THE TELLYFONE RINGS IN OUR HOUSE AND MY FATHER PICKS IT UP AND SAYS IN HIS VERY IMPORTANT TELLYFONE VOICE ‘SIMPKINS SPEAKING’. THEN HIS FACE GOES WHITE AND HIS VOICE GOES ALL FUNNY AND HE SAYS ‘WHAT! WHO?’ AND THEN HE SAYS ‘YES SIR I UNDERSTAND SIR BUT SURELY IT IS ME YOU IS WISHING TO SPEKE TO SIR NOT MY LITTLE SON?’ MY FATHER’S FACE IS GOING FROM WHITE TO DARK PURPEL AND HE IS GULPING LIKE HE HAS A LOBSTER STUCK IN HIS THROTE AND THEN AT LAST HE IS SAYING ‘YES SIR VERY WELL SIR I WILL GET HIM SIR’ AND HE TURNS TO ME AND HE SAYS IN A RATHER RESPECKFUL VOICE ‘IS YOU KNOWING THE PRESIDENT OF THE UNITED STATES?’ AND I SAYS ‘NO BUT I EXPECT HE IS HEARING ABOUT ME.’ THEN I IS HAVING A LONG TALK ON THE FONE AND SAYING THINGS LIKE ‘LET ME TAKE CARE OF IT, MR PRESIDENT. YOU’LL BUNGLE IT ALL UP IF YOU DO IT YOUR WAY.’ AND MY FATHER’S EYES IS GOGGLING RIGHT OUT OF HIS HEAD AND THAT IS WHEN I IS HEARING MY FATHER’S REAL VOICE SAYING GET UP YOU LAZY SLOB OR YOU WILL BE LATE FOR SKOOL.

Well, it wasn’t quite like that. It was like this. A foreign dignitary is coming to visit (a Head of State, no less). We want to give him a CD as a present – something British. What should we do?

The power of being given such a responsibility! Well, my first thought was this, but apparently the recipient isn’t Christian, so choirs singing churchy music are out. But he is devoted to organ music, so what about that?

Who is this man? I wondered. Surely I’d have heard if Mahmoud Ahmadinejad, say, was coming to Britain. Not very likely, given how much he loathes us. But what if he were making a top-secret visit that had to be kept positively hush-hush? Could I possibly pinpoint some music that would alter such a man’s perspective on the world, even curtail the pernicious spread of Islamic fundamentalism? It might take a bit more than a CD to do that. On the other hand, if I were to make a bad choice, might it expedite the start of that third world war we’ve all been expecting right about now? We all know how music can affect the mood.
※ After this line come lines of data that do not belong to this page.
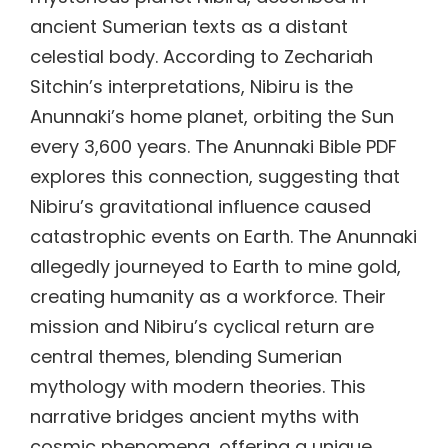
ancient Sumerian texts as a distant
celestial body. According to Zechariah
Sitchin’s interpretations, Nibiru is the
Anunnaki’s home planet, orbiting the Sun
every 3,600 years. The Anunnaki Bible PDF
explores this connection, suggesting that
Nibiru’s gravitational influence caused
catastrophic events on Earth. The Anunnaki
allegedly journeyed to Earth to mine gold,
creating humanity as a workforce. Their
mission and Nibiru’s cyclical return are
central themes, blending Sumerian
mythology with modern theories. This
narrative bridges ancient myths with
cosmic phenomena, offering a unique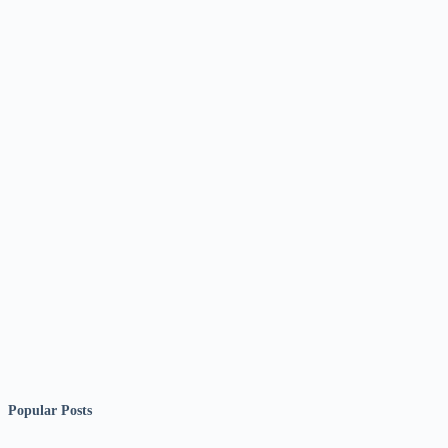
Popular Posts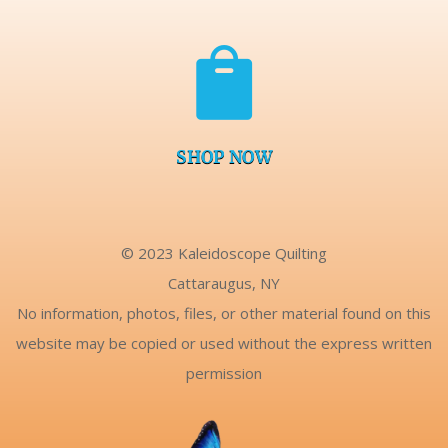

SHOP NOW
© 2023 Kaleidoscope Quilting
Cattaraugus, NY
No information, photos, files, or other material found on this
website may be copied or used without the express written
permission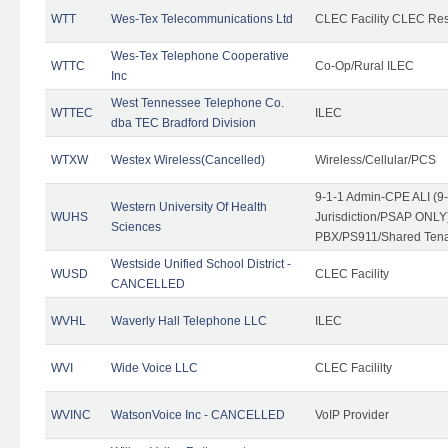
WTT
Wes-Tex Telecommunications Ltd
CLEC Facility CLEC Re
Wes-Tex Telephone Cooperative
WTTC
Co-Op/Rural ILEC
Inc
West Tennessee Telephone Co.
WTTEC
ILEC
dba TEC Bradford Division
WTXW
Westex Wireless(Cancelled)
Wireless/Cellular/PCS
9-1-1 Admin-CPE ALI (9
Western University Of Health
WUHS
Jurisdiction/PSAP ONLY)
Sciences
PBX/PS911/Shared Ten
Westside Unified School District -
WUSD
CLEC Facility
CANCELLED
WVHL
Waverly Hall Telephone LLC
ILEC
WVI
Wide Voice LLC
CLEC Facililty
WVINC
WatsonVoice Inc - CANCELLED
VoIP Provider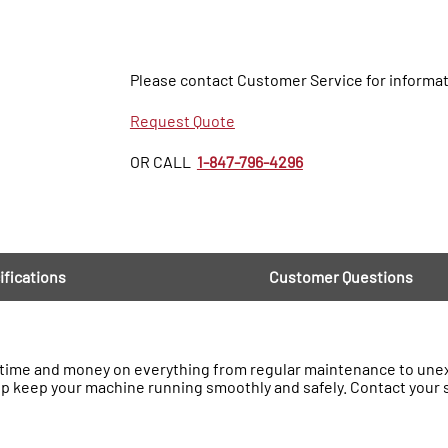
Please contact Customer Service for informat
Request Quote
OR CALL
1-847-796-4296
ifications
Customer Questions
ime and money on everything from regular maintenance to unexp
lp keep your machine running smoothly and safely. Contact your 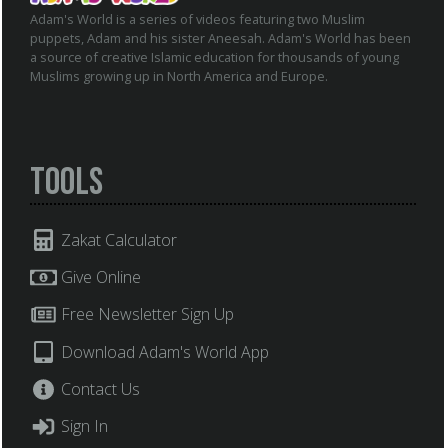
Adam's World is a series of videos featuring two Muslim
puppets, Adam and his sister Aneesah. Adam's World has been
a source of creative Islamic education for thousands of young
Muslims growing up in North America and Europe.
Tools
Zakat Calculator
Give Online
Free Newsletter Sign Up
Download Adam's World App
Contact Us
Sign In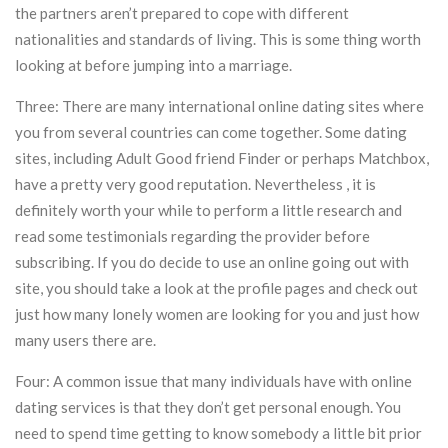
the partners aren’t prepared to cope with different
nationalities and standards of living. This is some thing worth
looking at before jumping into a marriage.
Three: There are many international online dating sites where
you from several countries can come together. Some dating
sites, including Adult Good friend Finder or perhaps Matchbox,
have a pretty very good reputation. Nevertheless , it is
definitely worth your while to perform a little research and
read some testimonials regarding the provider before
subscribing. If you do decide to use an online going out with
site, you should take a look at the profile pages and check out
just how many lonely women are looking for you and just how
many users there are.
Four: A common issue that many individuals have with online
dating services is that they don’t get personal enough. You
need to spend time getting to know somebody a little bit prior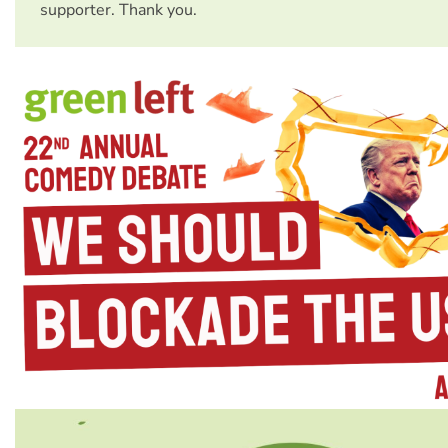
supporter. Thank you.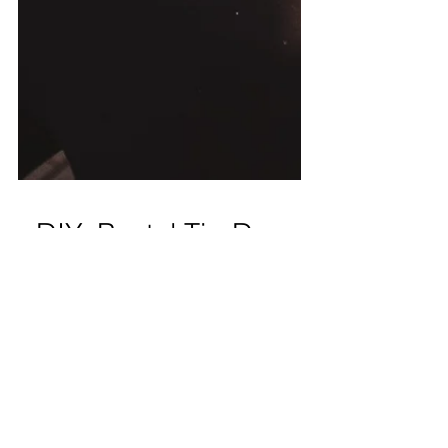
DIY: Pastel Tie-Dye
I have been obsessed with tie dye since last
summer, and I've been testing out making
my own tie dye! There are a few small
businesses...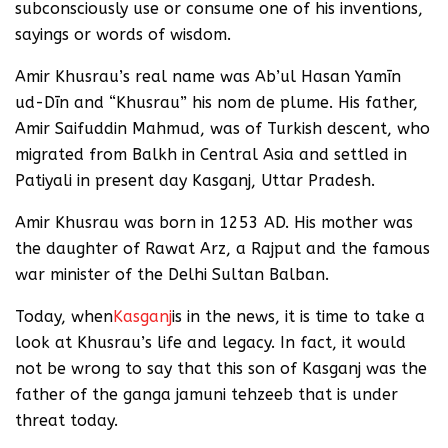
subconsciously use or consume one of his inventions,
sayings or words of wisdom.
Amir Khusrau’s real name was Ab’ul Hasan Yamīn
ud-Dīn and “Khusrau” his nom de plume. His father,
Amir Saifuddin Mahmud, was of Turkish descent, who
migrated from Balkh in Central Asia and settled in
Patiyali in present day Kasganj, Uttar Pradesh.
Amir Khusrau was born in 1253 AD. His mother was
the daughter of Rawat Arz, a Rajput and the famous
war minister of the Delhi Sultan Balban.
Today, when
Kasganj
is in the news, it is time to take a
look at Khusrau’s life and legacy. In fact, it would
not be wrong to say that this son of Kasganj was the
father of the ganga jamuni tehzeeb that is under
threat today.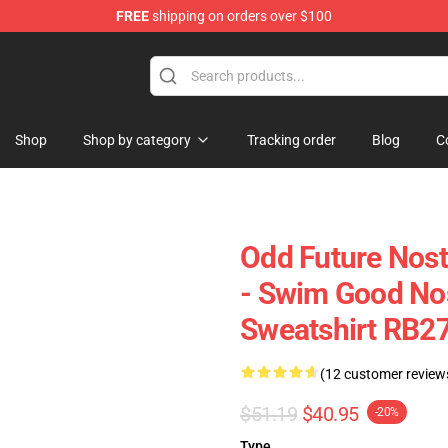
FREE
shipping on orders over $100
re
Shop
Shop by category
Tracking order
Blog
C
Odd Future Nost
- Swim Good Nost
Sweatshirt RB2
(12 customer review
$51.19
$40.95
-20%
Type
And that doesn’t even take into account the possibility of a major blunder like Barack Obama’s gift to Gordon Brown of a DVD box set of classic American films – all of them Region 1.

So I played it safe and advised Robert Quinney’s universally lauded recording of the organ of Westminster Cathedral, or either of John Robinson’s recent recordings from Carlisle Cathedral – his recital of mainly English music, or his traversal of the complete organ music of S.S. Wesley. The charming lady I spoke to suggested something involving the Mander organ of the Royal Albert Hall, citing its status as the second largest organ in Britain, but my own experience is that size is no indication of quality where organs are concerned.

It turned out that Robert Quinney himself had already been called earlier in the day, but it was nice to feel important for a few seconds. If the Iranians stop putting gays to death, I am happy to take some of the credit.